Look through the lines of the material and count those containing "acabados". Give that count alone.
_____
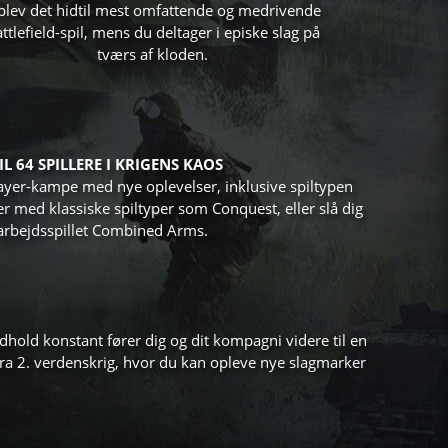
lev det hidtil mest omfattende og medrivende
ttlefield-spil, mens du deltager i episke slag på
tværs af kloden.
L 64 SPILLERE I KRIGENS KAOS
layer-kampe med nye oplevelser, inklusive spiltypen
r med klassiske spiltyper som Conquest, eller slå dig
bejdsspillet Combined Arms.
ndhold konstant fører dig og dit kompagni videre til en
fra 2. verdenskrig, hvor du kan opleve nye slagmarker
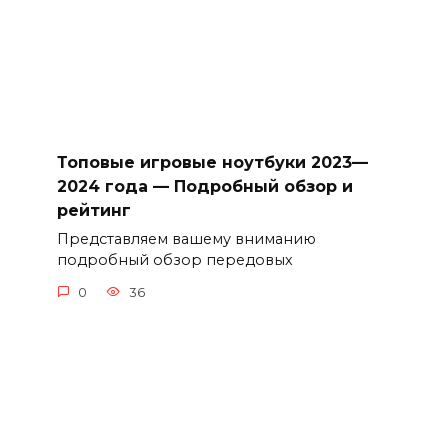
Топовые игровые ноутбуки 2023—
2024 года — Подробный обзор и
рейтинг
Представляем вашему вниманию
подробный обзор передовых
0
36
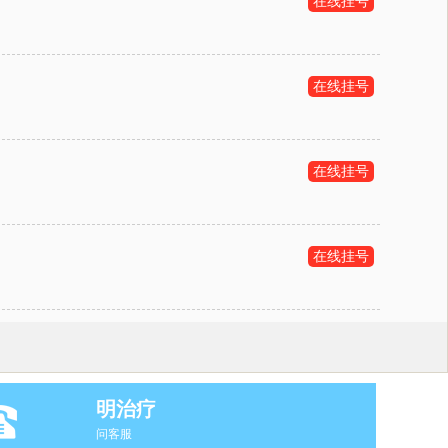
在线挂号
在线挂号
在线挂号
在线挂号
明治疗
问客服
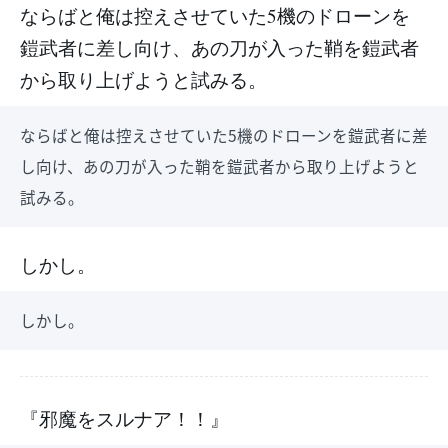
ならばと俺は控えさせていた5機のドローンを
鎧武者に差し向け、あの刀が入った鞘を鎧武者
から取り上げようと試みる。
ならばと俺は控えさせていた5機のドローンを鎧武者に差
し向け、あの刀が入った鞘を鎧武者から取り上げようと
試みる。
しかし。
しかし。
『邪魔をスルナア！！』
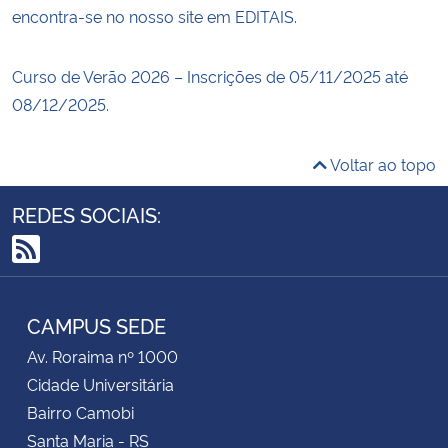
encontra-se no nosso site em EDITAIS.
Curso de Verão 2026 – Inscrições de 05/11/2025 até
08/12/2025.
Voltar ao topo
REDES SOCIAIS:
RSS
CAMPUS SEDE
Av. Roraima nº 1000
Cidade Universitária
Bairro Camobi
Santa Maria - RS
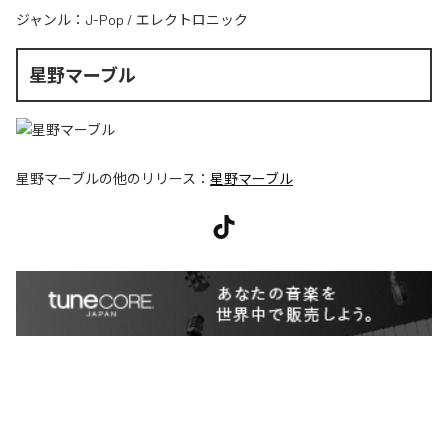
ジャンル：
J-Pop
/
エレクトロニック
星野マーブル
星野マーブル
の他のリリース：
星野マーブル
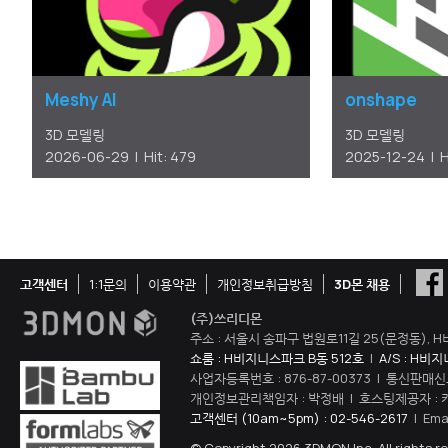
Meshy AI
onshape
3D 모델링
3D 모델링
2026-06-29 | Hit: 479
2025-12-24 | H
고객센터
1:1문의
이용약관
개인정보취급방침
3D몬 채용
(주)쓰리디몬
주소 : 서울시 송파구 법원로11길 25(문정동), H
쇼룸 : H비지니스파크 B동 512호
|
A/S : H비
사업자등록번호 : 876-87-00373 | 통신판매신
개인정보관리책임자 : 박정배 | 호스팅제공자 : 
고객센터 (10am~5pm) : 02-546-2617
| Ema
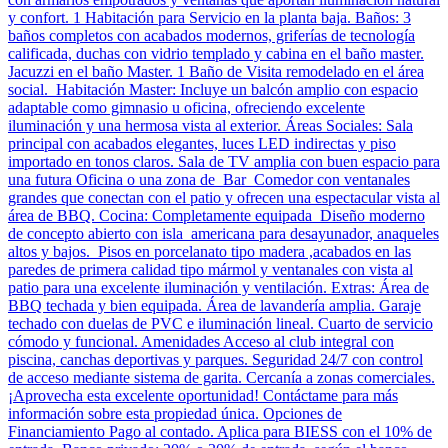
y confort. 1 Habitación para Servicio en la planta baja. Baños: 3
baños completos con acabados modernos, griferías de tecnología
calificada, duchas con vidrio templado y cabina en el baño master.
Jacuzzi en el baño Master. 1 Baño de Visita remodelado en el área
social. Habitación Master: Incluye un balcón amplio con espacio
adaptable como gimnasio u oficina, ofreciendo excelente
iluminación y una hermosa vista al exterior. Áreas Sociales: Sala
principal con acabados elegantes, luces LED indirectas y piso
importado en tonos claros. Sala de TV amplia con buen espacio para
una futura Oficina o una zona de Bar Comedor con ventanales
grandes que conectan con el patio y ofrecen una espectacular vista al
área de BBQ. Cocina: Completamente equipada Diseño moderno
de concepto abierto con isla americana para desayunador, anaqueles
altos y bajos. Pisos en porcelanato tipo madera ,acabados en las
paredes de primera calidad tipo mármol y ventanales con vista al
patio para una excelente iluminación y ventilación. Extras: Área de
BBQ techada y bien equipada. Área de lavandería amplia. Garaje
techado con duelas de PVC e iluminación lineal. Cuarto de servicio
cómodo y funcional. Amenidades Acceso al club integral con
piscina, canchas deportivas y parques. Seguridad 24/7 con control
de acceso mediante sistema de garita. Cercanía a zonas comerciales.
¡Aprovecha esta excelente oportunidad! Contáctame para más
información sobre esta propiedad única. Opciones de
Financiamiento Pago al contado. Aplica para BIESS con el 10% de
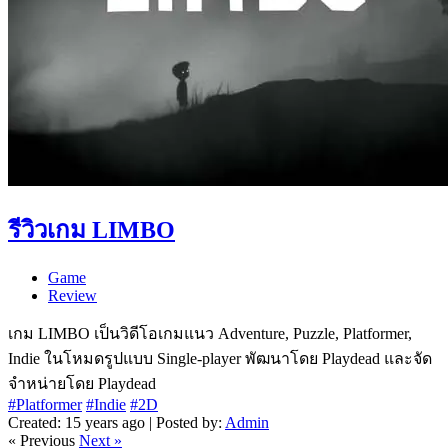
รีวิวเกม LIMBO
Game
Review
เกม LIMBO เป็นวิดีโอเกมแนว Adventure, Puzzle, Platformer,
Indie ในโหมดรูปแบบ Single-player พัฒนาโดย Playdead และจัด
จำหน่ายโดย Playdead
#Platformer
#Indie
#2D
Created: 15 years ago | Posted by:
Admin
« Previous
Next »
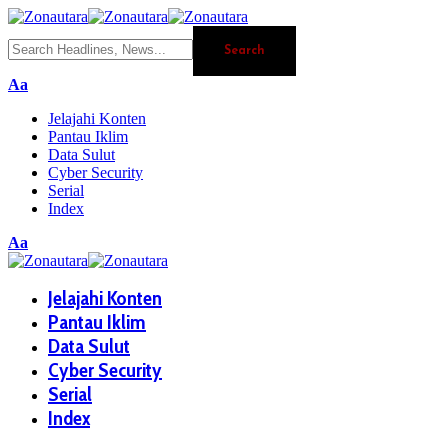
Aa
Jelajahi Konten
Pantau Iklim
Data Sulut
Cyber Security
Serial
Index
Aa
Jelajahi Konten
Pantau Iklim
Data Sulut
Cyber Security
Serial
Index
_____
Solution below
3